## WORK ORDER
Search the entries below for the word "系统管理" and copy every line where it appears.

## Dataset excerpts

——————

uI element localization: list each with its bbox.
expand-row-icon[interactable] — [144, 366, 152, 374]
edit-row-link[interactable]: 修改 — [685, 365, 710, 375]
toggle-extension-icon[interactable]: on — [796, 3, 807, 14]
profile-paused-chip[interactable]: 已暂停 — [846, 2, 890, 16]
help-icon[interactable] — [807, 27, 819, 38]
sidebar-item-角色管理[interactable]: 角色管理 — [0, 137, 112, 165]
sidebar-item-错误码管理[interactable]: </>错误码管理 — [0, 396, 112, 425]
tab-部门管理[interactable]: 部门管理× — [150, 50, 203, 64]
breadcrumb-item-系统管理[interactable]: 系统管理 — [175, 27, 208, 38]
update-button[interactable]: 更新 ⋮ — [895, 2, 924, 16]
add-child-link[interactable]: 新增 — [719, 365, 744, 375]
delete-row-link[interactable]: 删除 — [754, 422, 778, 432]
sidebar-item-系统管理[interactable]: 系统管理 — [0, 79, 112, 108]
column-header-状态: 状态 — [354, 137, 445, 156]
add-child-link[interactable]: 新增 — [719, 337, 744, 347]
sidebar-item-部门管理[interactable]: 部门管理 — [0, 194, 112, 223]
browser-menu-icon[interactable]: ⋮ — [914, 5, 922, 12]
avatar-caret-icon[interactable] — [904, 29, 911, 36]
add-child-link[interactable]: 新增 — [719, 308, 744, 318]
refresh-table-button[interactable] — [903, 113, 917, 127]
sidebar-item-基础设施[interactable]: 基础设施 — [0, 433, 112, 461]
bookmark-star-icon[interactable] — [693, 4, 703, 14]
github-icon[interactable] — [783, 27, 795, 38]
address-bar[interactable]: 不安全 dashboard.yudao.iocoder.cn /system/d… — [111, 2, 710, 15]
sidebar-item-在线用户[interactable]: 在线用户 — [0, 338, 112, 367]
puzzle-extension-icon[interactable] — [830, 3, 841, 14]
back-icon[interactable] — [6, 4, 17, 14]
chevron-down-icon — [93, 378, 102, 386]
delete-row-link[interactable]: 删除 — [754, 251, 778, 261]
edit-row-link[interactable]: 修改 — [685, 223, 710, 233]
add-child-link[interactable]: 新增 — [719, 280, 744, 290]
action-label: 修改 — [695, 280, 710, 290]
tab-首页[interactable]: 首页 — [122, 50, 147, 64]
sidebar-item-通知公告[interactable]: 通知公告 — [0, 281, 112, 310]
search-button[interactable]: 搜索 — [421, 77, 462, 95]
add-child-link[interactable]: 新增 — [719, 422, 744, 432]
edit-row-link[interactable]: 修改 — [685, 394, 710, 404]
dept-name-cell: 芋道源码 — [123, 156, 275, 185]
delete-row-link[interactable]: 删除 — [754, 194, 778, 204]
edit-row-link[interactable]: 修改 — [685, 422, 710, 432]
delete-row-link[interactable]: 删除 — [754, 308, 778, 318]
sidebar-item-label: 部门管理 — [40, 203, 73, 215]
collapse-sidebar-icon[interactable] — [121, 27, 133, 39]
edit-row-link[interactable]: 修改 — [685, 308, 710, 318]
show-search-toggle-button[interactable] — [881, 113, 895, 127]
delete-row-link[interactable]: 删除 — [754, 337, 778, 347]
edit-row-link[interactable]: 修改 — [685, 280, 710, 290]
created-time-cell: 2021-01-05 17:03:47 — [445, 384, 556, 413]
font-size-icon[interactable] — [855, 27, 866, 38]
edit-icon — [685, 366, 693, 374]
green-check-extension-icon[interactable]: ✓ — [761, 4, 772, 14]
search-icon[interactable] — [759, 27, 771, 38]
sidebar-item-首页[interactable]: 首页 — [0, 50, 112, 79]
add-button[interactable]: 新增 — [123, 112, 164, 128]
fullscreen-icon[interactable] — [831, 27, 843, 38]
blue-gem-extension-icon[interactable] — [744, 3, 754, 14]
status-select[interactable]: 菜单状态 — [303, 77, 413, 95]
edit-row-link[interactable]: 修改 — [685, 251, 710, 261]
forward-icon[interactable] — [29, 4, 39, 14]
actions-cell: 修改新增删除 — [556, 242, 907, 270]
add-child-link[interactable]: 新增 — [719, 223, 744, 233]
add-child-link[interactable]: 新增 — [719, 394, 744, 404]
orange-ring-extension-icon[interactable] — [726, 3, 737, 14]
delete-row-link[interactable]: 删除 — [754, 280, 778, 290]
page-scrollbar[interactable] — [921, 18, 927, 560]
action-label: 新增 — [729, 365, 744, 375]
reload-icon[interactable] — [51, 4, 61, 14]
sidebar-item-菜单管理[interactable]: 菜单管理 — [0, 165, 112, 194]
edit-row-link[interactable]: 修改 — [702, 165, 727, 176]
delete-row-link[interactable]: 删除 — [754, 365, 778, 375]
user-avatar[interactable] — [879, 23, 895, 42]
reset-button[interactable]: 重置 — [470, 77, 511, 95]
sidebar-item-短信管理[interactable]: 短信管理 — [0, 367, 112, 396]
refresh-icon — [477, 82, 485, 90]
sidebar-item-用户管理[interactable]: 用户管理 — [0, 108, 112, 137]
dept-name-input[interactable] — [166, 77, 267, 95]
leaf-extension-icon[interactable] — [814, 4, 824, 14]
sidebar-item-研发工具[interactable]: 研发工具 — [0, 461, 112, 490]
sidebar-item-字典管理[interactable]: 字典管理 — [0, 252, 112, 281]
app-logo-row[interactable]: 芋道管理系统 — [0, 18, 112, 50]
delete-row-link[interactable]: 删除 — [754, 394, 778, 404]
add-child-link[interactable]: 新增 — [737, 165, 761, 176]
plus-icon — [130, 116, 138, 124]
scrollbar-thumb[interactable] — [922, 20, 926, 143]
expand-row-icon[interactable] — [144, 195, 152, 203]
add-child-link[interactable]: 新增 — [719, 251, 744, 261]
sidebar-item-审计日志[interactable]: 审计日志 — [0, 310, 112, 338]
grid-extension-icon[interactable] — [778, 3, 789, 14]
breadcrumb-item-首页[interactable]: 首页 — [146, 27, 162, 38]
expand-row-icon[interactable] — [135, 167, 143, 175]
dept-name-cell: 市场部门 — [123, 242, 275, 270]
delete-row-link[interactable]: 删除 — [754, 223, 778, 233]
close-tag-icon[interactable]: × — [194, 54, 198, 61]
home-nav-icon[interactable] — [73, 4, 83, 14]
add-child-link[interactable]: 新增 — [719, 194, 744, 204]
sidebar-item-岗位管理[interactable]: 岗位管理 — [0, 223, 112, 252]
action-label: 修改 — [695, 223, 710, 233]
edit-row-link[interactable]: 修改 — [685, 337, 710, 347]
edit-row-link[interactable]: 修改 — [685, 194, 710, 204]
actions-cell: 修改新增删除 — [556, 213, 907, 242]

——————

## RESULT OF THE TASK
breadcrumb-item-系统管理[interactable]: 系统管理 — [175, 27, 208, 38]
sidebar-item-系统管理[interactable]: 系统管理 — [0, 79, 112, 108]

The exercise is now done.